Buharalı, sözlerini şöyle sürdürdü: Ayrıca hukuki anlamda ailelere ulaşılmalı, aile hukuku nedir özlük haklarında nelerin olduğu hakkında bilinçlendirici programlar yapılmalı. Ebeveynlerin medya okur yazarı bilinci getirilmeli, ve çocuklarına ve kendilerine sağlıklı rehberlik yapabilmesi için her yerde her şekilde eğitim açılması, uzmanlardan bu konuda yararlanılması. Sosyal bilinçlendirmenin örnekler oluşturulması gereklidir. Aileler maalesef bilinmeyen veya gizlenen psipatolojik hastalıklara sahip kişilerin evliliği ile olmakta. Örneğin, şizofreni hastalığı gibi toplumda psipatolojik durumların neler olduğu ve bu bilinçle sağlıksız evlilik yapılmasının önüne geçilmeli’ uyarısın da bulundu. Sağlıklı iletişim diziler ve tv programları ile halka öğretilmeli ve hatta diziler ve bazı programlara ailenin yozlaşmasına ve dağılmasına sebebiyet verdiği için kaldırılmalıdır. Her senaryo her program içeriği RTÜK kurumu tarafından incelenmeli ve bu konuda hassasiyet göstermelidir, Son sözüm de, toplumu her taraftan saran aileyi yok edici global projelere karşı ailelerin uyanık olması sağlanarak Aile kalesini korumalıyız’ diyerek, sözlerini tamamladı.
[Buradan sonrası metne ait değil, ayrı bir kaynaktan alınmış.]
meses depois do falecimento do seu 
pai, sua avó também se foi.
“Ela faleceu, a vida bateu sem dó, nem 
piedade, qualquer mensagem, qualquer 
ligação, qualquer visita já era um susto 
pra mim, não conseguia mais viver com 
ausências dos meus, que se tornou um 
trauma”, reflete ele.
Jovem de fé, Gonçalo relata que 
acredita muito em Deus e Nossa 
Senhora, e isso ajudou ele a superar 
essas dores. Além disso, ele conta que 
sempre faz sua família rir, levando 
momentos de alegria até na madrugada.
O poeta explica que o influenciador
'Amacımız her geçen gün artan boşanma vak’alarını önlemek'

Platform Başkanı Nuran Kırlak: ‘TÜİK (Türkiye İstatistik Kurumu) ‘in açıkladığı son verilere göre artan boşanma vakalarına istinaden bir çalışma başlattık. Uzman bir ekiple bölgesel izlenimlerimizi ve geçmişteki çalışmalarımızdan yola çıkarak, projemizi güçlendiriyoruz. Amacımız bir yuva daha dağılmasın. Bir çocuk daha anne ve baba şefkatinden mahrum bırakılarak ayrı kalmasın. Bunun için yapılması gereken her projede varız ve elimizden gelenin fazlasını da yapmalıyız. Evlilik konusunda bazı projelerimiz, gerek kamu kurumlarında gerek kamusal alanlarda devam etmektedir. Amacımız; her geçen gün artan boşanma vak’alarını önlemektir’ dedi. Kırlak, ‘Bu vesileyle anlamlı bu programa katılımlarından dolayı Siyasi Danışmanımız Taner Akkuş başta olmak üzere, Av. Prof. Dr. Seyithan Deliduman ile Psikolog Serap Buharalı’ya ve destekleri için de Dilaver Ablak, Hakan Hatkaoğlu, Funda Aybar, Kerem Can Yazır, Arda Erdal Şıla, Güler Demirhan, Ali Eşitmez, Çilem Duman, Tülay İncegül ve Fatma Geyik’e ayrı ayrı teşekkür ediyorum” dedi.